• Work to be completed: An image-free, word-for-word version of the records below is to be returned.

• Dataset records:
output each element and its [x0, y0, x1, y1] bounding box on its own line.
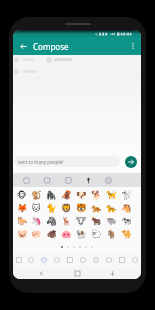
button[interactable]: 🐗 [44, 227, 59, 240]
staticText: 🐆 [106, 203, 117, 213]
staticText: 🐃 [106, 216, 117, 226]
staticText: 🐽 [61, 229, 72, 239]
staticText: 🐑 [91, 229, 102, 239]
button[interactable]: 🦌 [59, 214, 74, 227]
button[interactable]: Sticker [58, 173, 78, 187]
button[interactable]: 🐐 [104, 227, 119, 240]
button[interactable]: 🦁 [59, 201, 74, 214]
button[interactable]: Category 9 [128, 252, 141, 268]
staticText: 🐮 [76, 216, 87, 226]
button[interactable]: More options [126, 39, 140, 53]
button[interactable]: Recents [106, 268, 119, 279]
button[interactable]: Category 7 [102, 252, 115, 268]
button[interactable]: 🐅 [89, 201, 104, 214]
staticText: 🐯 [76, 203, 87, 213]
button[interactable]: 🐩 [119, 188, 134, 201]
staticText: 🦓 [46, 216, 57, 226]
button[interactable]: 🦓 [44, 214, 59, 227]
button[interactable]: 🦄 [29, 214, 44, 227]
button[interactable]: Back [35, 268, 48, 279]
button[interactable]: 🐒 [29, 188, 44, 201]
button[interactable] [13, 55, 141, 64]
button[interactable]: 🐶 [74, 188, 89, 201]
staticText: 🦊 [17, 203, 28, 213]
button[interactable]: Voice input [78, 173, 98, 187]
button[interactable]: 🦊 [15, 201, 29, 214]
button[interactable]: 🐽 [59, 227, 74, 240]
button[interactable]: Category 1 [25, 252, 37, 268]
button[interactable]: Category 0 [13, 252, 25, 268]
button[interactable]: Category 4 [63, 252, 76, 268]
staticText: 🐐 [106, 229, 117, 239]
button[interactable]: 🐖 [29, 227, 44, 240]
button[interactable]: sent to many people! [14, 156, 120, 167]
button[interactable]: 🐯 [74, 201, 89, 214]
staticText: 🦍 [46, 190, 57, 200]
button[interactable]: 🐱 [29, 201, 44, 214]
staticText: 🐄 [121, 216, 132, 226]
staticText: 🐈 [46, 203, 57, 213]
button[interactable]: 🐂 [89, 214, 104, 227]
button[interactable]: 🦧 [59, 188, 74, 201]
button[interactable]: 🐵 [15, 188, 29, 201]
staticText: 🦮 [106, 190, 117, 200]
staticText: 🐒 [31, 190, 42, 200]
button[interactable]: Emoji [16, 173, 37, 187]
button[interactable]: 🐎 [15, 214, 29, 227]
button[interactable]: 🐆 [104, 201, 119, 214]
button[interactable] [13, 67, 141, 75]
staticText: 🐩 [121, 190, 132, 200]
staticText: 🐏 [76, 229, 87, 239]
button[interactable]: 🐈 [44, 201, 59, 214]
button[interactable]: GIF [37, 173, 58, 187]
staticText: 🐴 [121, 203, 132, 213]
staticText: 🐎 [17, 216, 28, 226]
staticText: Compose [33, 41, 69, 52]
button[interactable]: Category 2 [37, 252, 50, 268]
button[interactable]: Category 6 [89, 252, 102, 268]
button[interactable]: 🦮 [104, 188, 119, 201]
staticText: 🐖 [31, 229, 42, 239]
button[interactable]: 🐷 [15, 227, 29, 240]
staticText: sent to many people! [18, 159, 64, 165]
staticText: 🐷 [17, 229, 28, 239]
button[interactable]: 🐮 [74, 214, 89, 227]
staticText: 🐪 [121, 229, 132, 239]
staticText: 🐵 [17, 190, 27, 200]
button[interactable]: Settings [98, 173, 118, 187]
button[interactable]: Category 8 [115, 252, 128, 268]
button[interactable]: 🐃 [104, 214, 119, 227]
button[interactable]: 🐪 [119, 227, 134, 240]
button[interactable]: Back [16, 39, 30, 53]
staticText: 🐱 [32, 203, 41, 213]
staticText: 🐕 [91, 190, 102, 200]
staticText: 🦧 [61, 190, 72, 200]
staticText: 🦄 [31, 216, 42, 226]
staticText: 🐅 [91, 203, 102, 213]
button[interactable]: 🐏 [74, 227, 89, 240]
staticText: 🐂 [91, 216, 102, 226]
button[interactable]: 🐕 [89, 188, 104, 201]
staticText: 🐗 [46, 229, 57, 239]
button[interactable]: Category 5 [76, 252, 89, 268]
button[interactable]: 🐑 [89, 227, 104, 240]
button[interactable]: 🐴 [119, 201, 134, 214]
button[interactable]: 🦍 [44, 188, 59, 201]
button[interactable]: Send [125, 156, 137, 168]
staticText: 🦁 [61, 203, 72, 213]
button[interactable]: Home [71, 268, 84, 279]
button[interactable]: 🐄 [119, 214, 134, 227]
staticText: 🐶 [76, 190, 87, 200]
staticText: 🦌 [61, 216, 72, 226]
button[interactable]: Category 3 [50, 252, 63, 268]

• Response below:
output each element and its [x0, y0, x1, y1] bounding box on its own line.
button[interactable]: 🐗 [44, 227, 59, 240]
staticText: 🐆 [106, 203, 117, 213]
staticText: 🐃 [106, 216, 117, 226]
staticText: 🐽 [61, 229, 72, 239]
staticText: 🐑 [91, 229, 102, 239]
button[interactable]: 🦌 [59, 214, 74, 227]
button[interactable]: Sticker [58, 173, 78, 187]
button[interactable]: 🐐 [104, 227, 119, 240]
button[interactable]: 🦁 [59, 201, 74, 214]
button[interactable]: Category 9 [128, 252, 141, 268]
staticText: 🐮 [76, 216, 87, 226]
button[interactable]: More options [126, 39, 140, 53]
button[interactable]: Recents [106, 268, 119, 279]
button[interactable]: Category 7 [102, 252, 115, 268]
button[interactable]: 🐅 [89, 201, 104, 214]
staticText: 🐯 [76, 203, 87, 213]
button[interactable]: 🐩 [119, 188, 134, 201]
staticText: 🦓 [46, 216, 57, 226]
button[interactable]: 🦓 [44, 214, 59, 227]
button[interactable]: 🦄 [29, 214, 44, 227]
button[interactable]: Back [35, 268, 48, 279]
button[interactable]: 🐒 [29, 188, 44, 201]
button[interactable] [13, 55, 141, 64]
button[interactable]: 🐶 [74, 188, 89, 201]
staticText: 🦊 [17, 203, 28, 213]
button[interactable]: Voice input [78, 173, 98, 187]
button[interactable]: 🦊 [15, 201, 29, 214]
button[interactable]: 🐽 [59, 227, 74, 240]
button[interactable]: Category 1 [25, 252, 37, 268]
button[interactable]: Category 0 [13, 252, 25, 268]
button[interactable]: Category 4 [63, 252, 76, 268]
staticText: 🐐 [106, 229, 117, 239]
button[interactable]: 🐖 [29, 227, 44, 240]
button[interactable]: sent to many people! [14, 156, 120, 167]
button[interactable]: 🐯 [74, 201, 89, 214]
staticText: 🦍 [46, 190, 57, 200]
button[interactable]: 🐱 [29, 201, 44, 214]
staticText: 🐄 [121, 216, 132, 226]
staticText: 🐈 [46, 203, 57, 213]
button[interactable]: 🐂 [89, 214, 104, 227]
button[interactable]: 🦧 [59, 188, 74, 201]
button[interactable]: 🐵 [15, 188, 29, 201]
staticText: 🦮 [106, 190, 117, 200]
staticText: 🐒 [31, 190, 42, 200]
button[interactable]: Emoji [16, 173, 37, 187]
button[interactable]: 🐎 [15, 214, 29, 227]
button[interactable]: 🐆 [104, 201, 119, 214]
button[interactable] [13, 67, 141, 75]
staticText: 🐩 [121, 190, 132, 200]
staticText: 🐏 [76, 229, 87, 239]
button[interactable]: 🐈 [44, 201, 59, 214]
button[interactable]: GIF [37, 173, 58, 187]
staticText: 🐴 [121, 203, 132, 213]
staticText: 🐎 [17, 216, 28, 226]
staticText: Compose [33, 41, 69, 52]
button[interactable]: Category 2 [37, 252, 50, 268]
button[interactable]: Category 6 [89, 252, 102, 268]
button[interactable]: 🦮 [104, 188, 119, 201]
staticText: 🐖 [31, 229, 42, 239]
button[interactable]: 🐷 [15, 227, 29, 240]
staticText: sent to many people! [18, 159, 64, 165]
staticText: 🐷 [17, 229, 28, 239]
button[interactable]: 🐮 [74, 214, 89, 227]
staticText: 🐪 [121, 229, 132, 239]
staticText: 🐵 [17, 190, 27, 200]
button[interactable]: Settings [98, 173, 118, 187]
button[interactable]: Category 8 [115, 252, 128, 268]
button[interactable]: 🐃 [104, 214, 119, 227]
button[interactable]: 🐪 [119, 227, 134, 240]
button[interactable]: Back [16, 39, 30, 53]
staticText: 🐱 [32, 203, 41, 213]
staticText: 🐕 [91, 190, 102, 200]
staticText: 🦧 [61, 190, 72, 200]
staticText: 🦄 [31, 216, 42, 226]
staticText: 🐅 [91, 203, 102, 213]
button[interactable]: 🐏 [74, 227, 89, 240]
staticText: 🐂 [91, 216, 102, 226]
button[interactable]: 🐕 [89, 188, 104, 201]
staticText: 🐗 [46, 229, 57, 239]
button[interactable]: Category 5 [76, 252, 89, 268]
button[interactable]: 🐑 [89, 227, 104, 240]
button[interactable]: 🐴 [119, 201, 134, 214]
button[interactable]: 🦍 [44, 188, 59, 201]
button[interactable]: Send [125, 156, 137, 168]
staticText: 🦁 [61, 203, 72, 213]
button[interactable]: Home [71, 268, 84, 279]
button[interactable]: 🐄 [119, 214, 134, 227]
staticText: 🐶 [76, 190, 87, 200]
staticText: 🦌 [61, 216, 72, 226]
button[interactable]: Category 3 [50, 252, 63, 268]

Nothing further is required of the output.